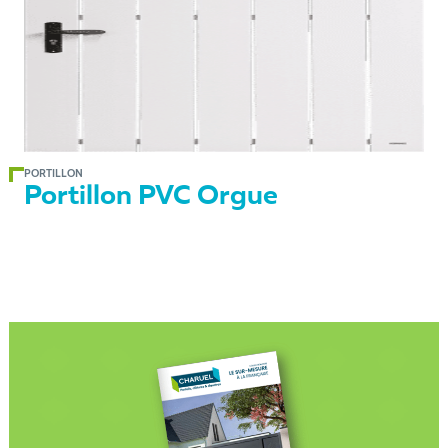
PORTILLON
Portillon PVC Orgue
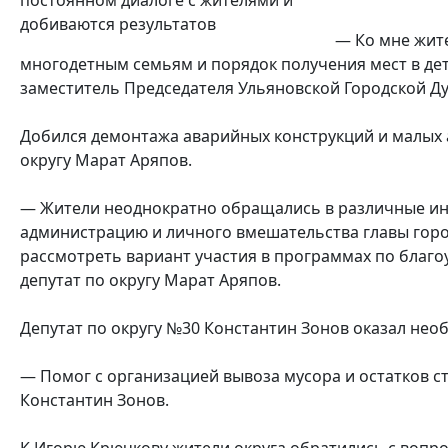
— Ко мне жит
многодетным семьям и порядок получения мест в дет
заместитель Председателя Ульяновской Городской Ду
Добился демонтажа аварийных конструкций и малых 
округу Марат Аряпов.
— Жители неоднократно обращались в различные инс
администрацию и личного вмешательства главы горо
рассмотреть вариант участия в программах по благ
депутат по округу Марат Аряпов.
Депутат по округу №30 Константин Зонов оказал нео
— Помог с организацией вывоза мусора и остатков с
Константин Зонов.
К Игорю Крючкову жители округа обратились с вопр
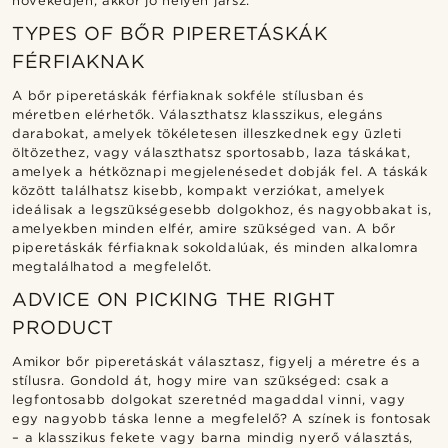
növekedjen, akkor jó helyen jársz.
TYPES OF BŐR PIPERETÁSKÁK
FÉRFIAKNAK
A bőr piperetáskák férfiaknak sokféle stílusban és
méretben elérhetők. Választhatsz klasszikus, elegáns
darabokat, amelyek tökéletesen illeszkednek egy üzleti
öltözethez, vagy választhatsz sportosabb, laza táskákat,
amelyek a hétköznapi megjelenésedet dobják fel. A táskák
között találhatsz kisebb, kompakt verziókat, amelyek
ideálisak a legszükségesebb dolgokhoz, és nagyobbakat is,
amelyekben minden elfér, amire szükséged van. A bőr
piperetáskák férfiaknak sokoldalúak, és minden alkalomra
megtalálhatod a megfelelőt.
ADVICE ON PICKING THE RIGHT
PRODUCT
Amikor bőr piperetáskát választasz, figyelj a méretre és a
stílusra. Gondold át, hogy mire van szükséged: csak a
legfontosabb dolgokat szeretnéd magaddal vinni, vagy
egy nagyobb táska lenne a megfelelő? A színek is fontosak
– a klasszikus fekete vagy barna mindig nyerő választás,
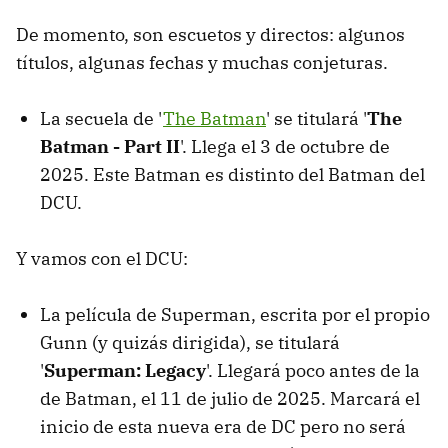
De momento, son escuetos y directos: algunos
títulos, algunas fechas y muchas conjeturas.
La secuela de '
The Batman
' se titulará '
The
Batman - Part II
'. Llega el 3 de octubre de
2025. Este Batman es distinto del Batman del
DCU.
Y vamos con el DCU:
La película de Superman, escrita por el propio
Gunn (y quizás dirigida), se titulará
'
Superman: Legacy
'. Llegará poco antes de la
de Batman, el 11 de julio de 2025. Marcará el
inicio de esta nueva era de DC pero no será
□ □ □ □
§ **Work to complete**: Omit every picture while copying the listing above exactly.

§ **Result for this exercise**:
PORTILLON
Portillon PVC Orgue
— Ко мне жит
многодетным семьям и порядок получения мест в дет
заместитель Председателя Ульяновской Городской Ду
Добился демонтажа аварийных конструкций и малых 
округу Марат Аряпов.
— Жители неоднократно обращались в различные инс
администрацию и личного вмешательства главы горо
рассмотреть вариант участия в программах по благ
депутат по округу Марат Аряпов.
Депутат по округу №30 Константин Зонов оказал нео
— Помог с организацией вывоза мусора и остатков с
Константин Зонов.
К Игорю Крючкову жители округа обратились с вопр
növekedjen, akkor jó helyen jársz.
TYPES OF BŐR PIPERETÁSKÁK
FÉRFIAKNAK
A bőr piperetáskák férfiaknak sokféle stílusban és
méretben elérhetők. Választhatsz klasszikus, elegáns
darabokat, amelyek tökéletesen illeszkednek egy üzleti
öltözethez, vagy választhatsz sportosabb, laza táskákat,
amelyek a hétköznapi megjelenésedet dobják fel. A táskák
között találhatsz kisebb, kompakt verziókat, amelyek
ideálisak a legszükségesebb dolgokhoz, és nagyobbakat is,
amelyekben minden elfér, amire szükséged van. A bőr
piperetáskák férfiaknak sokoldalúak, és minden alkalomra
megtalálhatod a megfelelőt.
ADVICE ON PICKING THE RIGHT
PRODUCT
Amikor bőr piperetáskát választasz, figyelj a méretre és a
stílusra. Gondold át, hogy mire van szükséged: csak a
legfontosabb dolgokat szeretnéd magaddal vinni, vagy
egy nagyobb táska lenne a megfelelő? A színek is fontosak
– a klasszikus fekete vagy barna mindig nyerő választás,
De momento, son escuetos y directos: algunos
títulos, algunas fechas y muchas conjeturas.
La secuela de '
The Batman
' se titulará '
The
Batman - Part II
'. Llega el 3 de octubre de
2025. Este Batman es distinto del Batman del
DCU.
Y vamos con el DCU:
La película de Superman, escrita por el propio
Gunn (y quizás dirigida), se titulará
'
Superman: Legacy
'. Llegará poco antes de la
de Batman, el 11 de julio de 2025. Marcará el
inicio de esta nueva era de DC pero no será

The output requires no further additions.